SingleByteCharSetProber.Reset() does not correctly reset

Question

SingleByteCharSetProber.Reset() does not correctly reset

adimosh opened this issue 2 years ago · comments

Background

After forking this repository in order to customize the implementation for some of my own needs, I tried to cache the prober implementations, relying on the Reset method to make sure they're "clean" between runs. It was during running tests for this scenario that I found the bug.

What happens

Running probers multiple times results in an increased probability for certain previously-recognized charsets to have a higher confidence, and, therefore, to possibly overtake the correct encoding prober's confidence.

This is a result of the Reset() method of the SingleByteCharSetProber class, which resets state, lastOrder, seqCounters, totalSeqs, totalChar and freqChar back to their default values.

It does not, however, also reset ctrlChar to its default value.

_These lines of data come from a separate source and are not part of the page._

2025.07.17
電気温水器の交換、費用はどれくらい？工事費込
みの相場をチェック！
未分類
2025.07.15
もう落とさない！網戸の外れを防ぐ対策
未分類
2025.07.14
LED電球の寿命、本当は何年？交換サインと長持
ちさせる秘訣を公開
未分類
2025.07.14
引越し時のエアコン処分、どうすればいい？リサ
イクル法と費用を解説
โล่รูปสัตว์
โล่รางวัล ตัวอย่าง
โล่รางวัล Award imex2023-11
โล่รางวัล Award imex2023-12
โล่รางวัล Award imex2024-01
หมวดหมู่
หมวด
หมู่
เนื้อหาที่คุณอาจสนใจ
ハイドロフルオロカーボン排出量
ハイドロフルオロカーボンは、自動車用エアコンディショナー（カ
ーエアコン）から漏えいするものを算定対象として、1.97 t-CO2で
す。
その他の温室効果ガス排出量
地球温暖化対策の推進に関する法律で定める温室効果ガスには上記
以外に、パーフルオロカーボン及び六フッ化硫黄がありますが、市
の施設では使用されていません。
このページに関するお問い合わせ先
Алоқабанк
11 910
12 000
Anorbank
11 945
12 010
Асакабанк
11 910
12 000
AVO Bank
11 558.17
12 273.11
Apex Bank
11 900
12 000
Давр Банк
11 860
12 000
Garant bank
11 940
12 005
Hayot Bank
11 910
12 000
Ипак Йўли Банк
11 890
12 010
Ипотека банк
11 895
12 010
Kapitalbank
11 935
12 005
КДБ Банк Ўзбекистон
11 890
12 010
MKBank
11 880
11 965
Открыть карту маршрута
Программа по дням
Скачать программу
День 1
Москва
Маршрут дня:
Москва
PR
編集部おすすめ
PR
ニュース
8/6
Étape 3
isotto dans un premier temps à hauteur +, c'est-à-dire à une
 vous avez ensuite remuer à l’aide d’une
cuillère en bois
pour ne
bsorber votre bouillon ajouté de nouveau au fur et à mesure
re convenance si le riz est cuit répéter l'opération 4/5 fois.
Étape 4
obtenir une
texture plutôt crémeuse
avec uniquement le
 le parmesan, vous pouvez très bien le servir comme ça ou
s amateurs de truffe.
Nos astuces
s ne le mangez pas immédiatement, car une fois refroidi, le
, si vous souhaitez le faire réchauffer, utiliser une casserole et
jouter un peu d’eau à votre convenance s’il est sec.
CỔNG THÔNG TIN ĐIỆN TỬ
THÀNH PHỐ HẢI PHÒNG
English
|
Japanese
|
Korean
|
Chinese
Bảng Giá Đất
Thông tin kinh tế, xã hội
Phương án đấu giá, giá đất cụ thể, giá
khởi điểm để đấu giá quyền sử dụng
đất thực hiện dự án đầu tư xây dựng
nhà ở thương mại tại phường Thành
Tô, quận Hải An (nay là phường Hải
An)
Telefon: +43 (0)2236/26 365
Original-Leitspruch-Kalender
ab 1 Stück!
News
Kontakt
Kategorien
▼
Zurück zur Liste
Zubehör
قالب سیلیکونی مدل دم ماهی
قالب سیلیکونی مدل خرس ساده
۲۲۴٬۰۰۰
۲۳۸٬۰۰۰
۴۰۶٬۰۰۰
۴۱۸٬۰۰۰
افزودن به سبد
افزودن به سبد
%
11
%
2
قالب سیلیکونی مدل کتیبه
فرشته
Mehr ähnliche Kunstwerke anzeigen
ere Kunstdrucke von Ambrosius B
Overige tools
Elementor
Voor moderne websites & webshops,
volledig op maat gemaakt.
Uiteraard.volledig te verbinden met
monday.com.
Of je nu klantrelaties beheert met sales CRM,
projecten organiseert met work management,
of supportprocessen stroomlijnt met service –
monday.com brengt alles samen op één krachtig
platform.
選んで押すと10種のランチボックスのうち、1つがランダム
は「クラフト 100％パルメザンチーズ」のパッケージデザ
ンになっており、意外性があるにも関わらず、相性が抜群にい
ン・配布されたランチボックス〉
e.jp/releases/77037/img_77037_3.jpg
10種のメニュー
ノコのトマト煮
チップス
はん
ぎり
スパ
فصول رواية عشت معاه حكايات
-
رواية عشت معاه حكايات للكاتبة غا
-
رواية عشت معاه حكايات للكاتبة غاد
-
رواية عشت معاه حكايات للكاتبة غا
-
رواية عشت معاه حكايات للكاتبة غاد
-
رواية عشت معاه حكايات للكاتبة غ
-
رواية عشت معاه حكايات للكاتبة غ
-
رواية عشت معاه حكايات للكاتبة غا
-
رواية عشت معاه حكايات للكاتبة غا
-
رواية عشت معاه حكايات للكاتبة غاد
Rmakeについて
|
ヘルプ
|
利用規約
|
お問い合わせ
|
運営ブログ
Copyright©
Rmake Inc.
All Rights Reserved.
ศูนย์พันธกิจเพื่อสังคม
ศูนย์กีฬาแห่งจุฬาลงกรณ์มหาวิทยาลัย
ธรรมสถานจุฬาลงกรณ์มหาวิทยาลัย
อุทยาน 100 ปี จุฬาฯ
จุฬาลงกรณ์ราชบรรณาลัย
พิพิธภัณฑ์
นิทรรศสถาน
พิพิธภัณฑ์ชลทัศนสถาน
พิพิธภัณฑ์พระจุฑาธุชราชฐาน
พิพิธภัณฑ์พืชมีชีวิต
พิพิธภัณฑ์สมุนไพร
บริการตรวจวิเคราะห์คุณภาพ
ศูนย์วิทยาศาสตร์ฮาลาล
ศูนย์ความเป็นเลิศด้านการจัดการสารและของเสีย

Confidence, therefore, grows slowly with each use of the prober.

Proposed solution

Add the line:

ctrlChar = 0;

...anywhere in the Reset method (possibly on line 204 of the /src/Core/Probers/SingleByteCharSetProber.cs file, for example).

Conclusion

The observed behaviour was that Windows-1250 and Windows-1252 became significantly more often-recognized than any others.

Once this is done, probers can be cached and reused, resulting in significantly fewer allocations, and less recognition bugs.

It is entirely possible that this might be the cause of a few of the issues currently outlined, like:

#108
#38

Julian Verdurmen · Answer 1 · Fri Feb 04 2022 07:00:40 GMT+0800 (China Standard Time)

Could you please send a pr? (E.g. just edit the file in github and propose the pull request)